Segment Start: DATA RECORDS
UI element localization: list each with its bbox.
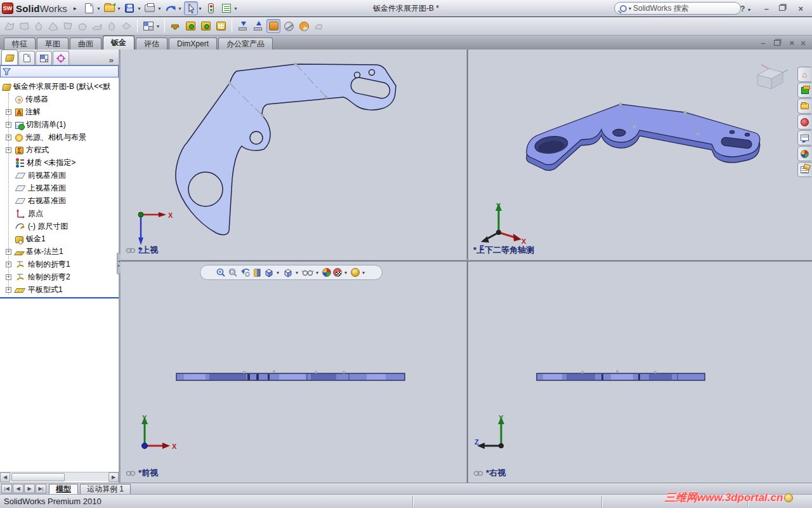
view-settings-dropdown-icon[interactable]: ▾ bbox=[344, 270, 347, 276]
open-dropdown-icon[interactable]: ▾ bbox=[117, 6, 120, 11]
section-view-button[interactable] bbox=[252, 268, 262, 277]
unfold-button[interactable] bbox=[236, 19, 250, 33]
tab-office-products[interactable]: 办公室产品 bbox=[218, 37, 273, 50]
apply-scene-button[interactable] bbox=[322, 268, 331, 277]
motion-study-tab[interactable]: 运动算例 1 bbox=[80, 484, 131, 494]
expand-toggle[interactable]: + bbox=[6, 109, 11, 115]
forming-tool-icon[interactable] bbox=[169, 21, 181, 32]
tree-item-sensors[interactable]: 传感器 bbox=[0, 93, 119, 105]
viewport-front-view[interactable]: ▾ ▾ ▾ ▾ ▾ bbox=[121, 262, 466, 483]
flatten-button[interactable] bbox=[266, 19, 280, 33]
search-box[interactable]: ▾ SolidWorks 搜索 bbox=[614, 2, 741, 15]
simple-hole-button[interactable] bbox=[199, 19, 213, 33]
scroll-right-button[interactable]: ▶ bbox=[108, 472, 119, 482]
vent-button[interactable] bbox=[214, 19, 228, 33]
panel-expand-icon[interactable]: » bbox=[109, 55, 114, 65]
configuration-manager-tab[interactable] bbox=[36, 51, 52, 65]
tree-item-right-plane[interactable]: 右视基准面 bbox=[0, 194, 119, 207]
dimxpert-manager-tab[interactable] bbox=[53, 51, 69, 65]
lofted-bend-tool-icon[interactable] bbox=[33, 21, 45, 32]
tree-root[interactable]: 钣金件求展开图-B (默认<<默 bbox=[0, 80, 119, 93]
tree-item-annotations[interactable]: + A 注解 bbox=[0, 105, 119, 118]
tree-item-sketched-bend-2[interactable]: + 绘制的折弯2 bbox=[0, 271, 119, 283]
expand-toggle[interactable]: + bbox=[6, 262, 11, 267]
undo-dropdown-icon[interactable]: ▾ bbox=[179, 6, 181, 11]
first-tab-button[interactable]: |◀ bbox=[1, 484, 12, 493]
sketched-bend-tool-icon[interactable] bbox=[106, 21, 118, 32]
print-button[interactable] bbox=[143, 1, 157, 15]
jog-tool-icon[interactable] bbox=[91, 21, 103, 32]
miter-flange-tool-icon[interactable] bbox=[62, 21, 74, 32]
zoom-fit-button[interactable] bbox=[216, 267, 226, 277]
tree-item-equations[interactable]: + Σ 方程式 bbox=[0, 144, 119, 156]
convert-to-sheetmetal-tool-icon[interactable] bbox=[18, 21, 30, 32]
reference-triad-widget[interactable] bbox=[752, 64, 788, 93]
viewport-right-view[interactable]: Y Z *右视 bbox=[468, 262, 812, 483]
view-orientation-dropdown-icon[interactable]: ▾ bbox=[277, 270, 279, 276]
tab-sheet-metal[interactable]: 钣金 bbox=[103, 36, 134, 50]
last-tab-button[interactable]: ▶| bbox=[36, 484, 46, 493]
search-dropdown-icon[interactable]: ▾ bbox=[629, 6, 631, 11]
tab-evaluate[interactable]: 评估 bbox=[136, 37, 167, 50]
tree-item-sketch[interactable]: (-) 原尺寸图 bbox=[0, 220, 119, 232]
select-dropdown-icon[interactable]: ▾ bbox=[199, 6, 202, 11]
expand-toggle[interactable]: + bbox=[6, 122, 11, 128]
new-dropdown-icon[interactable]: ▾ bbox=[97, 6, 100, 11]
scroll-left-button[interactable]: ◀ bbox=[0, 472, 10, 482]
app-close-button[interactable]: × bbox=[798, 4, 803, 13]
insert-bends-tool-icon[interactable] bbox=[313, 21, 325, 32]
new-document-button[interactable] bbox=[82, 1, 96, 15]
expand-toggle[interactable]: + bbox=[6, 274, 11, 280]
tree-item-top-plane[interactable]: 上视基准面 bbox=[0, 182, 119, 194]
menu-expand-icon[interactable]: ▸ bbox=[74, 5, 77, 11]
tab-surfaces[interactable]: 曲面 bbox=[70, 37, 102, 50]
vertical-viewport-splitter[interactable] bbox=[466, 50, 468, 483]
tree-item-origin[interactable]: 原点 bbox=[0, 207, 119, 220]
appearance-dropdown-icon[interactable]: ▾ bbox=[362, 270, 365, 276]
expand-toggle[interactable]: + bbox=[6, 147, 11, 153]
next-tab-button[interactable]: ▶ bbox=[24, 484, 35, 493]
tree-item-material[interactable]: 材质 <未指定> bbox=[0, 156, 119, 169]
options-dropdown-icon[interactable]: ▾ bbox=[235, 6, 237, 11]
display-style-button[interactable] bbox=[283, 268, 293, 277]
tree-item-base-flange[interactable]: + 基体-法兰1 bbox=[0, 245, 119, 258]
tab-dimxpert[interactable]: DimXpert bbox=[169, 37, 217, 50]
edit-appearance-button[interactable] bbox=[351, 268, 360, 277]
tree-item-front-plane[interactable]: 前视基准面 bbox=[0, 169, 119, 182]
task-pane-close-button[interactable]: × bbox=[801, 38, 812, 48]
filter-bar[interactable] bbox=[0, 65, 119, 77]
help-button[interactable]: ? ▾ bbox=[740, 4, 752, 13]
feature-tree-split-bar[interactable] bbox=[0, 297, 119, 298]
edge-flange-tool-icon[interactable] bbox=[48, 21, 60, 32]
tree-item-lights[interactable]: + 光源、相机与布景 bbox=[0, 131, 119, 144]
taskpane-file-explorer-tab[interactable] bbox=[797, 98, 811, 114]
feature-manager-tab[interactable] bbox=[1, 50, 18, 65]
fold-button[interactable] bbox=[251, 19, 265, 33]
viewport-isometric[interactable]: Y X Z *上下二等角轴测 bbox=[468, 50, 812, 260]
expand-toggle[interactable]: + bbox=[6, 135, 11, 140]
rip-button[interactable] bbox=[297, 19, 311, 33]
tree-item-sheet-metal[interactable]: 钣金1 bbox=[0, 232, 119, 245]
open-button[interactable] bbox=[102, 1, 116, 15]
options-button[interactable] bbox=[219, 1, 233, 15]
doc-minimize-button[interactable]: – bbox=[761, 38, 765, 48]
taskpane-appearances-tab[interactable] bbox=[797, 146, 811, 161]
taskpane-view-palette-tab[interactable] bbox=[797, 130, 811, 145]
expand-toggle[interactable]: + bbox=[6, 249, 11, 255]
taskpane-resources-tab[interactable]: ⌂ bbox=[797, 67, 811, 82]
tree-item-flat-pattern[interactable]: + 平板型式1 bbox=[0, 283, 119, 296]
undo-button[interactable] bbox=[164, 1, 178, 15]
cross-break-tool-icon[interactable] bbox=[121, 21, 133, 32]
taskpane-toolbox-tab[interactable] bbox=[797, 114, 811, 130]
viewport-top-view[interactable]: X Z *上视 bbox=[121, 50, 466, 260]
expand-toggle[interactable]: + bbox=[6, 287, 11, 293]
app-minimize-button[interactable]: – bbox=[764, 4, 769, 13]
horizontal-viewport-splitter[interactable] bbox=[121, 260, 812, 262]
hide-show-items-button[interactable] bbox=[302, 269, 313, 276]
tree-horizontal-scrollbar[interactable]: ◀ ▶ bbox=[0, 472, 119, 481]
view-orientation-button[interactable] bbox=[264, 268, 274, 277]
tree-item-sketched-bend-1[interactable]: + 绘制的折弯1 bbox=[0, 258, 119, 271]
scrollbar-thumb[interactable] bbox=[11, 473, 65, 481]
taskpane-custom-properties-tab[interactable] bbox=[797, 162, 811, 177]
viewport-layout-button[interactable] bbox=[141, 19, 155, 33]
Segment End: DATA RECORDS
## WHAT YOU ARE ASKED TO DO
What is needed is the number of lines in the data that hold the word "sketched", and nothing more.

## RESPONSE
3